Anonymous wrote:Thank you so much for your quick replies! The idea of some rules for friends being over and curfews is great. I will for sure word them as house rules not overstep his fathers parenting as to not cause problems. I also like the chore schedule. I'm overly clean so I am happy to do regular maintenance, but giving them some responsibility is great. I am not sure of what sort of timeline to set in motion. I don't foresee this being a quick stay as FIL has lost everything and is older and has been actively trying to find employment for a long time now. It seems like everything is hitting him at once. I want them to feel like this can be their home if needed.
If you and your husband are open to him living with you indefinitely that's fine, but he can't just be a lump on the couch, you know? Even if he gets a job at Costco part time, and a once-or-twice-a-week volunteer gig, he needs regular commitments that involve him regularly leaving the house each week. He could teach adults to read, be a library guy, walk dogs at a pet shelter, whatever. But he needs to help people to feel he has some self worth, and to meet some people.

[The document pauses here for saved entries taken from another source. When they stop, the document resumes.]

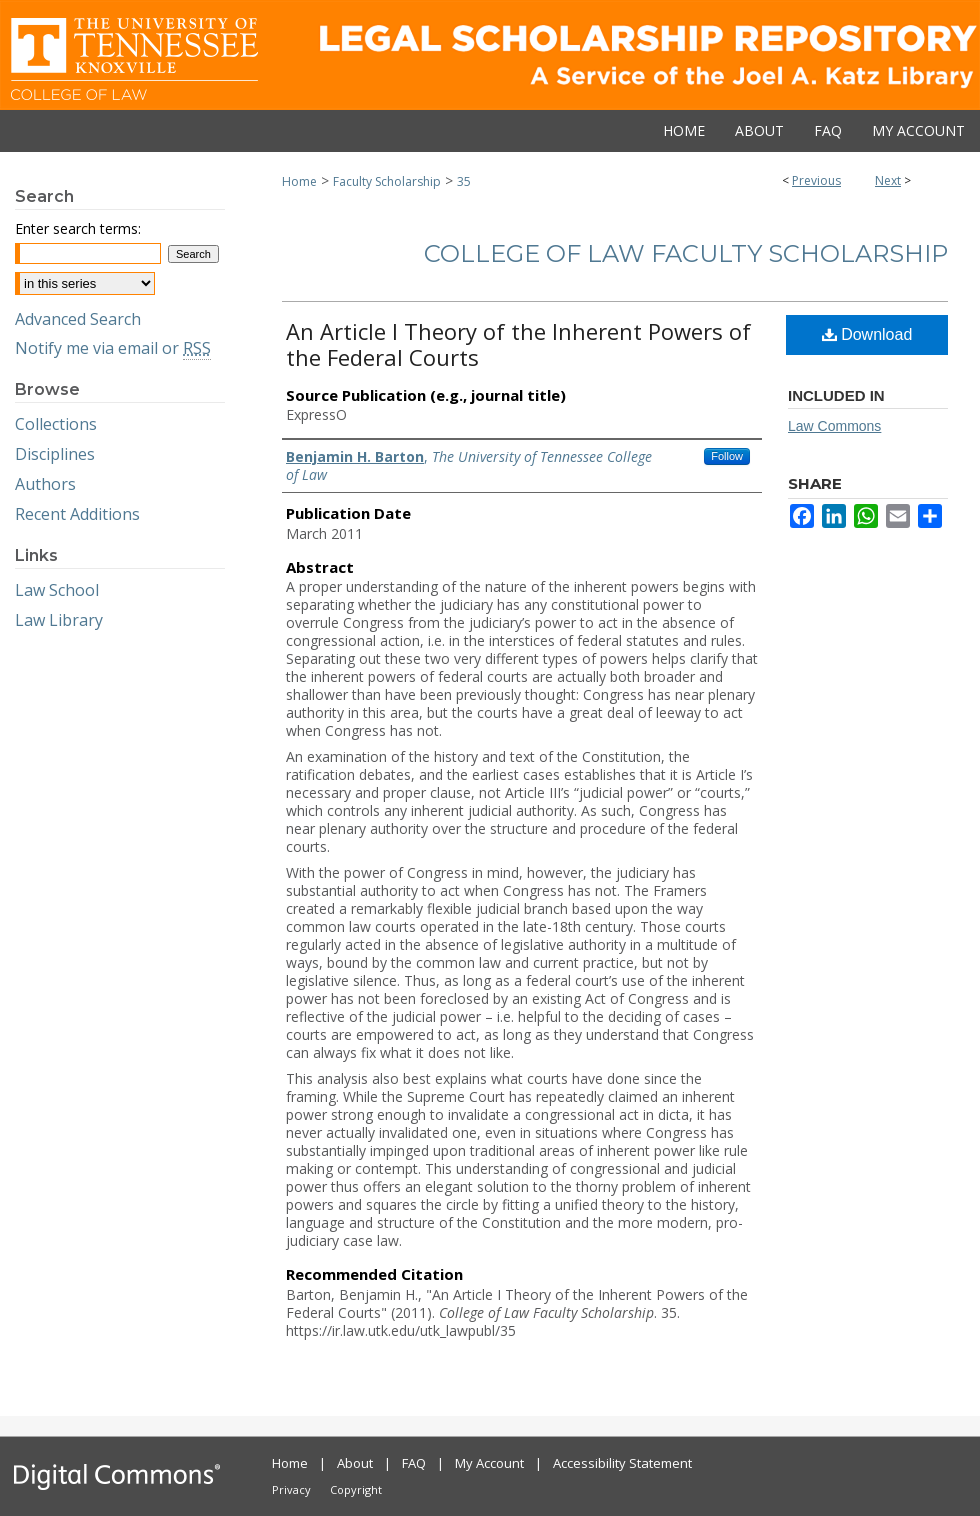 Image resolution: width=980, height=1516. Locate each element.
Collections (56, 424)
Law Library (59, 620)
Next (888, 180)
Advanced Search (78, 319)
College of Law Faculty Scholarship (686, 253)
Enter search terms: (78, 228)
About (355, 1463)
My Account (489, 1463)
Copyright (356, 1489)
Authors (45, 484)
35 (464, 181)
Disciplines (55, 454)
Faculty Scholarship (387, 181)
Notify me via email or (113, 348)
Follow (727, 456)
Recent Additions (77, 514)
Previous (816, 180)
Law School (57, 590)
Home (299, 181)
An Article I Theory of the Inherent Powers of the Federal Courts (518, 344)
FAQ (414, 1463)
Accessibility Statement (622, 1463)
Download (867, 334)
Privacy (291, 1489)
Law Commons (834, 426) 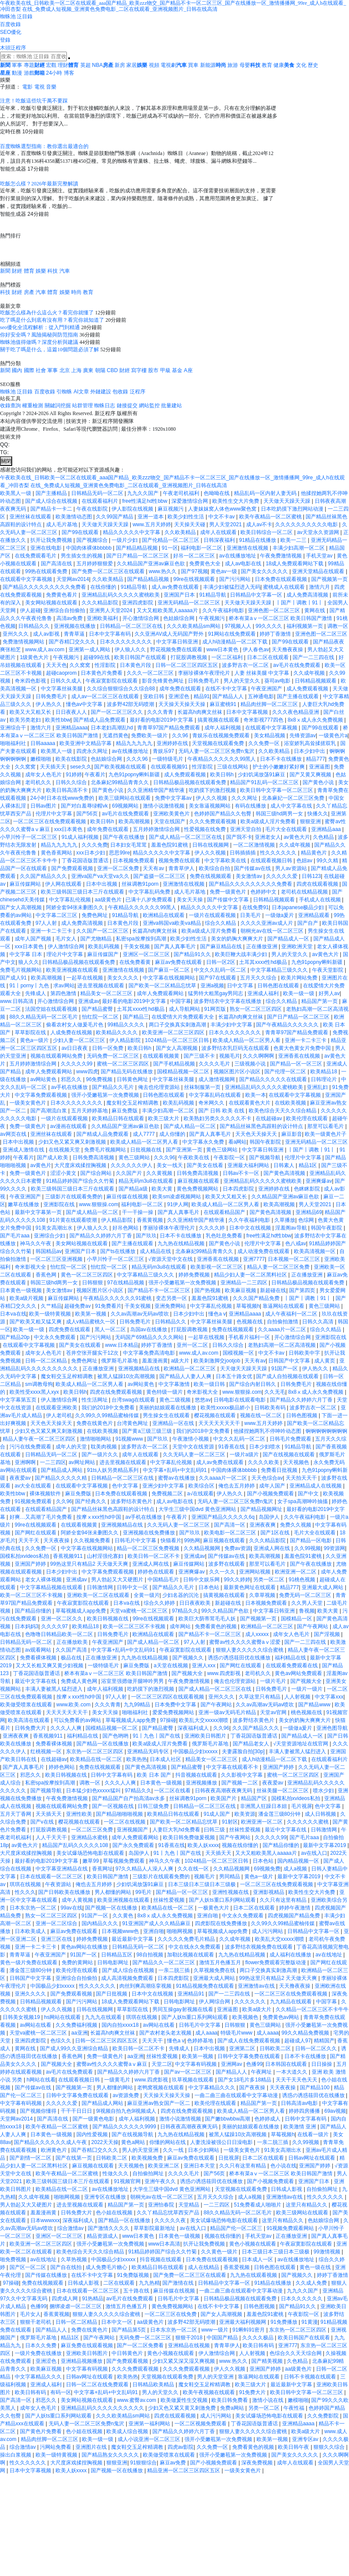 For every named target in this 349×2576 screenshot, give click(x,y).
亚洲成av (88, 1001)
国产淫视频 (327, 1634)
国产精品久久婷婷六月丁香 (101, 1236)
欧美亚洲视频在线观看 (72, 970)
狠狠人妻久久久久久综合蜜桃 (250, 1650)
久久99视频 (307, 1548)
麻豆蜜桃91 (224, 704)
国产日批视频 (112, 1994)
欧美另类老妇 (26, 720)
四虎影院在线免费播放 (221, 1923)
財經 (17, 271)
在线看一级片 (313, 2134)
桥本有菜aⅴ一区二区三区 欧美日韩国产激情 (281, 618)
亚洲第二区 (243, 2048)
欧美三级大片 (164, 1118)
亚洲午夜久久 (161, 2181)
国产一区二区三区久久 (117, 712)
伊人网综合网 (215, 2002)
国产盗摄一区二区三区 (160, 876)
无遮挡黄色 (115, 735)
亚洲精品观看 (314, 915)
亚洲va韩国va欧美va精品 (172, 923)
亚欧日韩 (154, 696)
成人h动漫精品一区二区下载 (235, 642)
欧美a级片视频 (27, 1298)
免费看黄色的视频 (216, 1626)
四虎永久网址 (92, 751)
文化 (301, 65)
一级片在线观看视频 (213, 915)
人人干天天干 (52, 1837)
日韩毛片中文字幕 (136, 1540)
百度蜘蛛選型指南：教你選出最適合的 (44, 146)
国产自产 (308, 923)
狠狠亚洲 (311, 821)
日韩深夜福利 (220, 540)
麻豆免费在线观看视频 (87, 2345)
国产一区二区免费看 (141, 2345)
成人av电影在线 (244, 564)
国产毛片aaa (15, 1236)
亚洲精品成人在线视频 (316, 1486)
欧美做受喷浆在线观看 (26, 1705)
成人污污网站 (268, 1931)
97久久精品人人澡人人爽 (145, 1869)
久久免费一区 (264, 743)
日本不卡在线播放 (281, 759)
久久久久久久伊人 (132, 1165)
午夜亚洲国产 (267, 689)
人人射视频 (298, 1697)
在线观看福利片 (100, 501)
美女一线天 (170, 1165)
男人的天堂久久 (242, 681)
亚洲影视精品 (269, 1892)
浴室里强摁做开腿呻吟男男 (133, 1681)
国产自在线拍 (66, 2267)
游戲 (29, 73)
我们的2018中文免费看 (109, 1408)
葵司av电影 (278, 681)
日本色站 (209, 1587)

Make a goal that beginning in the New Year, he starts paying $200 or whatever towards the utility bill or groceries or SOMETHING.
Also, consider who will be financially supporting the teen. They're expensive. Eat lots of food, need allowance, driver's ed, clothing, SAT prep classes, field trip money, random shit for school, money for presents for friends, etc. Will he be required to get a part time job? Will he only get allowance if his room is clean?